Here in the skilled labor and engineering divisions at SkillsetGroup, we often see candidates career-switch back and forth between aerospace industry and the medical device manufacturing industries.
Workers have always migrated between these industries; the regulatory burdens of the Federal Aviation Administration for aircraft and the Food and Drug Administration for medical devices mean both industries require a level of meticulousness and compliance not required in other manufacturing and engineering jobs.
But the so-called “Great Resignation” of 2021 coupled with ongoing skilled labor and engineering shortages mean engineers, welders, CNC techs and other professionals in these industrial sectors are enjoying a sellers’ market for their skills.
Are More Engineers Switching Careers in 2021?
This market phenomenon is accelerating in 2021 because many aerospace workers are still shell shocked from the airline lockdowns of the 2020 COVID-19 crisis. During the same time period, they watched medical device industry revenues and production soar.
Though the numbers aren’t in yet for 2020, in 2019, 469 medical device manufacturers employed 12,578 people in Los Angeles County, alone, at an average salary of $97,041.
(These numbers are from Biocom California, a life sciences industry trade group.)
Conversely, the pandemic put more than 220,000 aerospace jobs at risk.
By May of 2020, 17,000 aircraft worldwide were in storage — 60 percent of the global fleet, compared with only about 1,500 commercial planes in storage at any given time during normal years, according to the Aerospace Industries Association.
This is probably one reason we’re seeing an increase in job-switching chatter on the professional chat platforms and industry forums we constantly monitor for high-quality recruits and industry intelligence.
“Is it difficult to transition from aerospace industry to medical device industry?” asks an engineer on Reddit who goes by the handle Sleeping on My Pillow. “My background is mechanical engineering and have been working for a major aerospace company for four years. I have got only one phone interview and no job offers after a few dozens of applications at a few different medical device companies. Has anyone done this kind of transition before? What can I do to improve my chances?”
An medtech R&D manager answered:
“In my location there are few aerospace candidates, but candidates for highly regulated industries like aero are very successful in general,” they said. “Are you applying for the right roles? Level match experience? Role match required qualifications? How are you explaining your transition? How are you pitching your marketable skills?”

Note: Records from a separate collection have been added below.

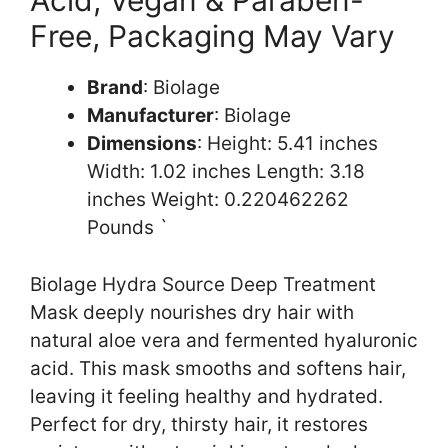
Acid, Vegan & Paraben-
Free, Packaging May Vary
Brand
: Biolage
Manufacturer
: Biolage
Dimensions
: Height: 5.41 inches
Width: 1.02 inches Length: 3.18
inches Weight: 0.220462262
Pounds `
Biolage Hydra Source Deep Treatment
Mask deeply nourishes dry hair with
natural aloe vera and fermented hyaluronic
acid. This mask smooths and softens hair,
leaving it feeling healthy and hydrated.
Perfect for dry, thirsty hair, it restores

How Should Engineers Present Skills on a Resume for Transitioning Industries?
This cuts to the heart of the issue: If you want to make the transition from one industry to another, how do you best present your skills? Whether you’re transitioning from medical devices to aerospace or vice versa, make sure you highlight the raw skills that will translate between the industries.
“I switched from medical to SpaceX,” writes an engineer on Blind, a forum for professionals to anonymously discuss work matters. “Both industries have similar quality, reliability, and system design concepts. Aerospace is less risk-averse, and in my experience better at designing and building real things because they have a more productive relationship with regulator and customer stakeholders. Sell, sell, sell your experience; it’s highly relevant!”
That said, you’ll have to be judicious about which jobs you’re applying for to make sure your application doesn’t go in the trash at first glance.
For instance, as of August 2021, Johnson & Johnson’s website listed a job as a senior R&D engineer for shoulder reconstruction at it’s owned-and-operated device manufacturer DePuy Synthes Instruments. The list of requirements could apply to any experienced engineer, except for the following:
- “Demonstrated success in the concept generation, design and development of Class I-II medical devices, specifically experience with orthopedic devices is required.
- “Experience with computer assisted surgery technologies like robotics and navigation is preferred.
- “The ability to work within a cadaver lab and operating room setting is required.”
This is an example of a job you may not want to waste your time applying for. Even if you’re highly accomplished as an aerospace engineer, it’s doubtful you have any experience with surgical robots or orthopedic implants.
Furthermore, if you’re ever exposed to a cadaver in the aerospace industry, something has gone horribly wrong.
Other skills like Six Sigma Black Belt, advanced supply chain management training, experience working in a “highly matrixed global organization” can translate across industries. These are some skills Johnson & Johnson lists in a posting for a “supply chain improvement leader” at DePuy Synthes Instruments.
Though this job description mentions biomedical industry education and experience is preferred, the posting focusses more on general skills related to supply chain management.
So, in this example, if you have supply chain management experience in the aerospace industry, that experience procuring multiple kinds of materials for complex manufacturing endeavors should translate nicely to the medical device industry.
Providing context by highlighting problems you solved in previous positions using your skills is always a good resume technique. When you’re transitioning between industries, this is especially important. If your skill set doesn’t exactly translate from aerospace to medical devices or vice versa, you’ll need to demonstrate why that won’t be a problem in this potential new job.
In the latter job post example, if you have mastered continuous improvement frameworks, Six Sigma frameworks and agile management practices, you may have a leg up on other candidates, even without a biomedical background.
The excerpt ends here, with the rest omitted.